The Rail Transit Wayfinding Master Plan initiative, which is expected to be fully designed in 2022, includes recommendations for updating the signage, letters, colors, shapes and terminology at all of SEPTA’s rail transit system stops, like the Broad Street Line which includes the Cecil B. Moore and Susquehanna-Dauphin stations near Temple University’s Main Campus, to make them more consistent, according to a SEPTA press release.
The rebrand will assign one letter and a color to each city trolley or subway stop. For example, the Broad Street Line will be identified with a “B” on an orange background, and the Route 15 trolley running along Girard Avenue will be identified with a “G” on a square yellow background, said Lex Powers, manager of strategic planning at SEPTA.
Other impacted rail transit stops include the Market-Frankford Line, city and suburban trolley routes and the Norristown High Speed Line, according to the press release.
The new rail transit system, which is proposed to be renamed as SEPTA Metro, will be implemented sometime after 2022, Powers said.
SEPTA also wants to make the rail transit system more accessible for non-native English speakers and people with disabilities, Powers said. Most signs for Philadelphia’s public transit systems involve full words and sentences. Eliminating the names of transit lines and replacing them with just one letter will remove the confusion of having to decipher a transit sign.
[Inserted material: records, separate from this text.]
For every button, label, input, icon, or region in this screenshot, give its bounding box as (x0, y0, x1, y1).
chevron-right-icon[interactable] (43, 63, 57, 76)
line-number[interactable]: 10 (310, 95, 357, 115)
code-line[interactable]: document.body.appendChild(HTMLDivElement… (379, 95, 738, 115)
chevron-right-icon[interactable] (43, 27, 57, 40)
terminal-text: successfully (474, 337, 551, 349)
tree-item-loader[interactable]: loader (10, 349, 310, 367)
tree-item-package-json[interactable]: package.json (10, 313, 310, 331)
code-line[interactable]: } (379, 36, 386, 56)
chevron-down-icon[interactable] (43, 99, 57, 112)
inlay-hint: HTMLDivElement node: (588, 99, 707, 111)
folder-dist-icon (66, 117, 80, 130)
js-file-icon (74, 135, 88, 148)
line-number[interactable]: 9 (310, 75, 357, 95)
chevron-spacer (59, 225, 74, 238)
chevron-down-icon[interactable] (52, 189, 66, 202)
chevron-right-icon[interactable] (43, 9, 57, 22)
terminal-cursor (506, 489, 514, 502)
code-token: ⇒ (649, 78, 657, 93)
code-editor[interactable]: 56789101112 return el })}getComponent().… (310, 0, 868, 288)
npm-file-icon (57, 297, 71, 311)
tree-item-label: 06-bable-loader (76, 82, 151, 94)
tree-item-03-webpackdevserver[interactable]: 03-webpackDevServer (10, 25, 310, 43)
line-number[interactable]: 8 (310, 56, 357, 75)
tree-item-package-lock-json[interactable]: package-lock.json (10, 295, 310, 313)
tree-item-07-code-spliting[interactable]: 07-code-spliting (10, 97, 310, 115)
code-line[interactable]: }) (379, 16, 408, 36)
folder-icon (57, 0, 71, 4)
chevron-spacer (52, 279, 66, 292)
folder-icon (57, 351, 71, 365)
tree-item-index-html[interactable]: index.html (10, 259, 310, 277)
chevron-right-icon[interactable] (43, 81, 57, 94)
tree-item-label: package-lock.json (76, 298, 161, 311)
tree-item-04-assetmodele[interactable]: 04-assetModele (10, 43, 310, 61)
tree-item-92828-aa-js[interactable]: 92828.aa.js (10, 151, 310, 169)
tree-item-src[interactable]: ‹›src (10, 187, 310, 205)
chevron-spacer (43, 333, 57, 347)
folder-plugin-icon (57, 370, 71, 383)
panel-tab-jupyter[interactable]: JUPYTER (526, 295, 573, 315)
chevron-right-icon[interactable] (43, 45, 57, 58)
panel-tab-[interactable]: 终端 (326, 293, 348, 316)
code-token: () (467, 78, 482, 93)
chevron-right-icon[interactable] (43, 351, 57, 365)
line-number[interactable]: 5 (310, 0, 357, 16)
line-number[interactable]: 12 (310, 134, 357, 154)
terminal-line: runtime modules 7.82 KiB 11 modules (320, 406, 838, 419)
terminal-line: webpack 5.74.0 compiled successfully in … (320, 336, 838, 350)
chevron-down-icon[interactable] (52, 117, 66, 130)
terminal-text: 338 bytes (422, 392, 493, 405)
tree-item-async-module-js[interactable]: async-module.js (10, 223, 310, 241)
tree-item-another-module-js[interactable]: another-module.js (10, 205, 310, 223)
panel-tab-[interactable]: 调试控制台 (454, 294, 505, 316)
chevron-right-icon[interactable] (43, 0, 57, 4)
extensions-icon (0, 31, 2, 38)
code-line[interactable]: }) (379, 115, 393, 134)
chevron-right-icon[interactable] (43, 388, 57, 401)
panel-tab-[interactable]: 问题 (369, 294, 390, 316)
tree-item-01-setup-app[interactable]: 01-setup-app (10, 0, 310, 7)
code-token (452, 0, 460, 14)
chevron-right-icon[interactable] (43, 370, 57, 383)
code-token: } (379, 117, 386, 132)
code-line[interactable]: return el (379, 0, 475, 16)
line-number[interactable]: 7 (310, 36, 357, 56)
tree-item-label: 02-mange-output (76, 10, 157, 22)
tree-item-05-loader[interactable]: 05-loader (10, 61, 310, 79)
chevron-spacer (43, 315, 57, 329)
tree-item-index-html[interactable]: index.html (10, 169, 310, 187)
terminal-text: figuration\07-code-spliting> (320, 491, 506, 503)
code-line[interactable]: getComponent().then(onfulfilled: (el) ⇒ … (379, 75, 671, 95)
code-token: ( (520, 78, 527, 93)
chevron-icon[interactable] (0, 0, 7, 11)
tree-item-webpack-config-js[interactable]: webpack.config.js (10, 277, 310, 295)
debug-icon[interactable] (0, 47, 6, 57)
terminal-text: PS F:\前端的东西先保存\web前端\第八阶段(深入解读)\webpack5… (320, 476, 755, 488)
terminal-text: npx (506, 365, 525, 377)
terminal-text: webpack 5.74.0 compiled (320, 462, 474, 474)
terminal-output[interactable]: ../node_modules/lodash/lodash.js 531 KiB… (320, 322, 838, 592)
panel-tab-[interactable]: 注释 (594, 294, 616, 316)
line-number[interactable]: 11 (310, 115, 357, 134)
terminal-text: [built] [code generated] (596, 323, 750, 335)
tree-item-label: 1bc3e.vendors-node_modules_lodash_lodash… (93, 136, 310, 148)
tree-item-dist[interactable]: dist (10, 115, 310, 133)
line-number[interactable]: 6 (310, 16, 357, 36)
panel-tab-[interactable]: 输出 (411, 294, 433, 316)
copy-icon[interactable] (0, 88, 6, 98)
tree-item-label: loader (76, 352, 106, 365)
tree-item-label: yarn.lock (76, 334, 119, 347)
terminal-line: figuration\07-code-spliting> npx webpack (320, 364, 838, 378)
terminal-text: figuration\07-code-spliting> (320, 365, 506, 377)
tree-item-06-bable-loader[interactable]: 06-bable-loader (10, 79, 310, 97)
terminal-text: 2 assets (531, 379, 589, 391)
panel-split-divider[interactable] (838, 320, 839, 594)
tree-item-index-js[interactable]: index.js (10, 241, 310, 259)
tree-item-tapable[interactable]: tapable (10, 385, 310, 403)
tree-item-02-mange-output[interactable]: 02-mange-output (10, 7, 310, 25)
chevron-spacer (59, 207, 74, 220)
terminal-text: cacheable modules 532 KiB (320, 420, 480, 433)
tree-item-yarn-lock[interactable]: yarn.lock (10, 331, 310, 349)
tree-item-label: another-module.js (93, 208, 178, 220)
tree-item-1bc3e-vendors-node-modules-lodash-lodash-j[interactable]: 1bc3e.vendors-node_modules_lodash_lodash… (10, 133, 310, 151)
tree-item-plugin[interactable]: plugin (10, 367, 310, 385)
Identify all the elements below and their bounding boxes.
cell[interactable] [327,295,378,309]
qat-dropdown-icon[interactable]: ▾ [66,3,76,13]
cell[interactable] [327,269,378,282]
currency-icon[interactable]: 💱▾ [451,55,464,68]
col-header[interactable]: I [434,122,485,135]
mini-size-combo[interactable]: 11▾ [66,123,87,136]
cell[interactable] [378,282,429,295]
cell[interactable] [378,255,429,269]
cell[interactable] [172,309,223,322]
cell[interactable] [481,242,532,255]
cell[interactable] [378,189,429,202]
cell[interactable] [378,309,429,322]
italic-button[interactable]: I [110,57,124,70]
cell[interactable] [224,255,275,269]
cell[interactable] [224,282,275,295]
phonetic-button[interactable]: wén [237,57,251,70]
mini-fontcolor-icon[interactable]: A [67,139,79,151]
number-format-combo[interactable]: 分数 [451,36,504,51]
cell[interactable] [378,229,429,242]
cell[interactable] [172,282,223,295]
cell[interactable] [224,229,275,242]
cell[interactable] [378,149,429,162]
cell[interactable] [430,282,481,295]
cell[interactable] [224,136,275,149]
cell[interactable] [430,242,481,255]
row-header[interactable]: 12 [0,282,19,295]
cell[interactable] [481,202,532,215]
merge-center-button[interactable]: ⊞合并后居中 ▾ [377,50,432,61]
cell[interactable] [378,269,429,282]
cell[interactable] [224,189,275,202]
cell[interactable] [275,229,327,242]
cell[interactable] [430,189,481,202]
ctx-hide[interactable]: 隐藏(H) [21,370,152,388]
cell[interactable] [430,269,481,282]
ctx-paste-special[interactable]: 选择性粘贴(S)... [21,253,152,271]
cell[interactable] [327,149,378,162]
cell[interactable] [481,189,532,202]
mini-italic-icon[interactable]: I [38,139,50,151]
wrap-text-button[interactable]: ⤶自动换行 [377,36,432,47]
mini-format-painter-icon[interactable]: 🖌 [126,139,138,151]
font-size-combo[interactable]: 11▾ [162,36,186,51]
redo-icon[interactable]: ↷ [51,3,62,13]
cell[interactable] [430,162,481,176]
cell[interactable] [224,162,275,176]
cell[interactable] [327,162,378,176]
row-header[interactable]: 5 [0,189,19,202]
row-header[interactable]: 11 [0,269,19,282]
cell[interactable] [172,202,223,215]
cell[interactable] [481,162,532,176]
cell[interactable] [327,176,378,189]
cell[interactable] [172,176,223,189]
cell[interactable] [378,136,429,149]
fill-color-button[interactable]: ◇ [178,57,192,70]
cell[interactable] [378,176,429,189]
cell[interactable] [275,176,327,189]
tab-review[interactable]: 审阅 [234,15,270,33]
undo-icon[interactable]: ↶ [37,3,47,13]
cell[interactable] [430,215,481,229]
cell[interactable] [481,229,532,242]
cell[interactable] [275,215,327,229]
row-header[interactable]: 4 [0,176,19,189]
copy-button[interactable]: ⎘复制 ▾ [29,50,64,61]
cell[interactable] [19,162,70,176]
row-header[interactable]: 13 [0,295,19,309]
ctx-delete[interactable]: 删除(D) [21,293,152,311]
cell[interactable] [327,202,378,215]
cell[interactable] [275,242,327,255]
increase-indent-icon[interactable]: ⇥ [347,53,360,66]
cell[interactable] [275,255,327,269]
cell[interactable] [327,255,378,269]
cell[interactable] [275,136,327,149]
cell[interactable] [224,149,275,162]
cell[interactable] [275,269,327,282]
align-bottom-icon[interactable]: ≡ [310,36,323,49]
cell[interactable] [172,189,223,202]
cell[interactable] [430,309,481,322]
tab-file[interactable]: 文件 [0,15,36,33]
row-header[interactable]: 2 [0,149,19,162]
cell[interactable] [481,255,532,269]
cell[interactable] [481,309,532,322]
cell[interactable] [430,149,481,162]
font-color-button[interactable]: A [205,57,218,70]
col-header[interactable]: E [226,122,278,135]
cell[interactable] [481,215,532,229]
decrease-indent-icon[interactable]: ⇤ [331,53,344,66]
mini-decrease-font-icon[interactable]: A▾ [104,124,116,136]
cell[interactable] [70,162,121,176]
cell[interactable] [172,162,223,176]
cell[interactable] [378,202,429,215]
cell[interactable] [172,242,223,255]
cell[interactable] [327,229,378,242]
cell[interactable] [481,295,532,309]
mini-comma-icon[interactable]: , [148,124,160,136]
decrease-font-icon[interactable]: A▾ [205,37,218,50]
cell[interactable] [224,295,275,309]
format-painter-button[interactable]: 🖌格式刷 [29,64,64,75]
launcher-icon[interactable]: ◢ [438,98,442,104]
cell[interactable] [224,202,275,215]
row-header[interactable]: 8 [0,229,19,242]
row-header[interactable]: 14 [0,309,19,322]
SEPTA’s regional rail and bus system will be addressed in the future, Powers said.
Linh Nguyen, a freshman data science major, takes the Broad Street Line from Main Campus to visit City Hall and her relatives in South and West Philadelphia, she said. Navigating the rail transit system’s directions is difficult for Nguyen, whose first language is Vietnamese.
“It’s quite confusing because, at some stations, like there’s no navigators, so I have to look up on Google Maps to find the right directions,” said Nguyen. “I have to, like, repeat it, repeatedly read the instructions, and it’s quite confusing.”
Despite primarily relying on her phone to navigate to destinations, the proposed SEPTA changes could make the rail transit system easier to navigate if her phone does not have service, Nguyen said.
SEPTA is accepting feedback from the public on the proposed recommendations for improving the system’s signage after spending the last 18 months researching and reaching out to stakeholders to develop the recommendations, Powers said.
Layla Myers, a junior anthropology major, who commutes 20 miles from Bensalem, Pennsylvania, is worried that these changes from SEPTA will be confusing to people who have used the rail transit services for a while.
“I feel like, like other people who have been getting on, like it might be a bit confusing at first for the different names, like where it’s actually going,” Myers said.
The SEPTA app also experiences glitches, said Mark Iskander, a second-year student at the Kornberg School of Dentistry.
“I would love it if they saved my schedule and fixed some of the bugs,” Iskander said.
Approximately 50 percent of Temple students, faculty and staff use a form of public transit in an average week to commute to and from campus, according to the university’s 2019 sustainability report.
“It’s completely rethinking the way that we want people to perceive SEPTA, perceive our services and how we’re communicating about how you can best use transit in the Philadelphia area,” Powers said.